## Instructions for the task
Please return exactly the lines from the top of the data through the line that contains "2026 Clínica Sermed", and skip all pictures.

Segment Start: Records shown

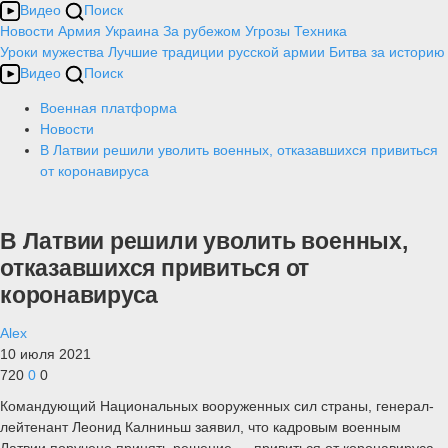
Видео
Поиск
Новости
Армия
Украина
За рубежом
Угрозы
Техника
Уроки мужества
Лучшие традиции русской армии
Битва за историю
Видео
Поиск
Военная платформа
Новости
В Латвии решили уволить военных, отказавшихся привиться
от коронавируса
В Латвии решили уволить военных,
отказавшихся привиться от
коронавируса
Alex
10 июля 2021
720
0
0
Командующий Национальных вооруженных сил страны, генерал-
лейтенант Леонид Калниньш заявил, что кадровым военным
Латвии поручено принять решение — привиться от коронавируса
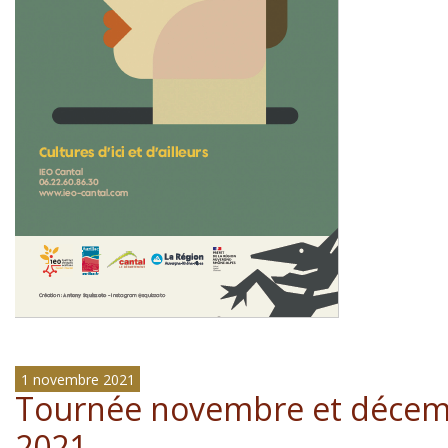
1 novembre 2021
Tournée novembre et déce
2021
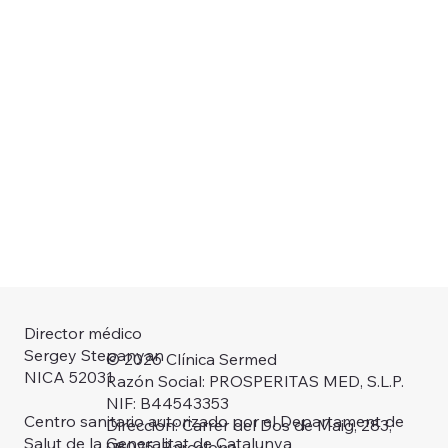
Director médico
Sergey Stepanyan
© 2026 Clínica Sermed
NICA 52031
Razón Social: PROSPERITAS MED, S.L.P.
NIF: B44543353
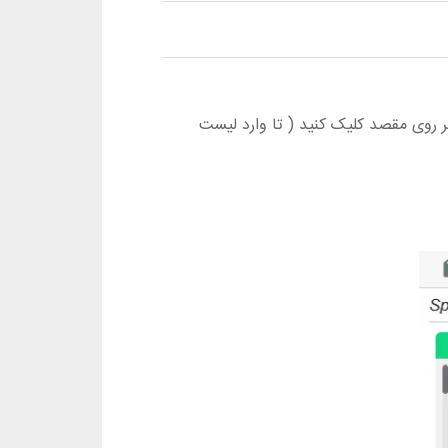
روی مقصد کلیک کنید ( تا وارد لیست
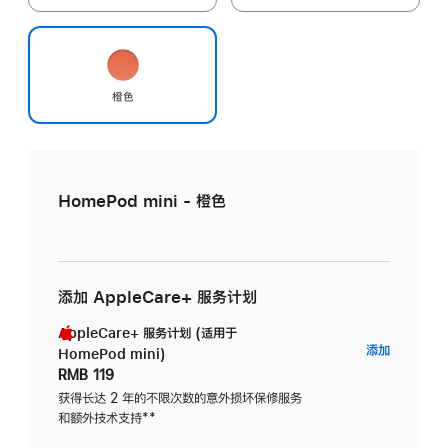
橙色
HomePod mini - 橙色
添加 AppleCare+ 服务计划
AppleCare+ 服务计划 (适用于
AppleC
添加
HomePod mini)
服
RMB 119
务
获得长达 2 年的不限次数的意外损坏保修服务
和额外技术支持
脚
**
计
注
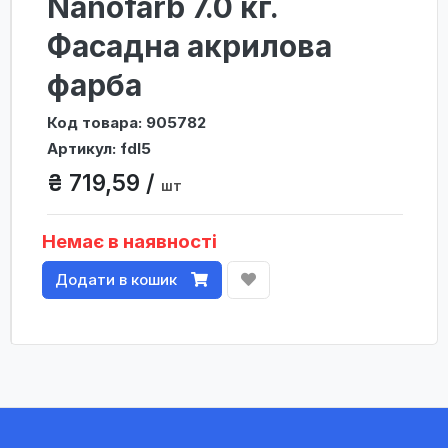
Nanofarb 7.0 кг.
Фасадна акрилова
фарба
Код товара: 905782
Артикул: fdl5
₴ 719,59 /
шт
Немає в наявності
Додати в кошик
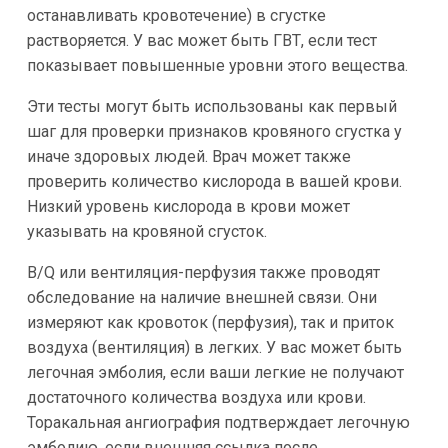
останавливать кровотечение) в сгустке
растворяется. У вас может быть ГВТ, если тест
показывает повышенные уровни этого вещества.
Эти тесты могут быть использованы как первый
шаг для проверки признаков кровяного сгустка у
иначе здоровых людей. Врач может также
проверить количество кислорода в вашей крови.
Низкий уровень кислорода в крови может
указывать на кровяной сгусток.
В/Q или вентиляция-перфузия также проводят
обследование на наличие внешней связи. Они
измеряют как кровоток (перфузия), так и приток
воздуха (вентиляция) в легких. У вас может быть
легочная эмболия, если ваши легкие не получают
достаточного количества воздуха или крови.
Торакальная ангиография подтверждает легочную
эмболию, если внешняя ссылка после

Segment End: Records shown

## Exercise answer
Видео
Поиск
Новости
Армия
Украина
За рубежом
Угрозы
Техника
Уроки мужества
Лучшие традиции русской армии
Битва за историю
Видео
Поиск
Военная платформа
Новости
В Латвии решили уволить военных, отказавшихся привиться
от коронавируса
В Латвии решили уволить военных,
отказавшихся привиться от
коронавируса
Alex
10 июля 2021
720
0
0
Командующий Национальных вооруженных сил страны, генерал-
лейтенант Леонид Калниньш заявил, что кадровым военным
Латвии поручено принять решение — привиться от коронавируса
1 novembre 2021
Tournée novembre et déce
2021
Director médico
Sergey Stepanyan
© 2026 Clínica Sermed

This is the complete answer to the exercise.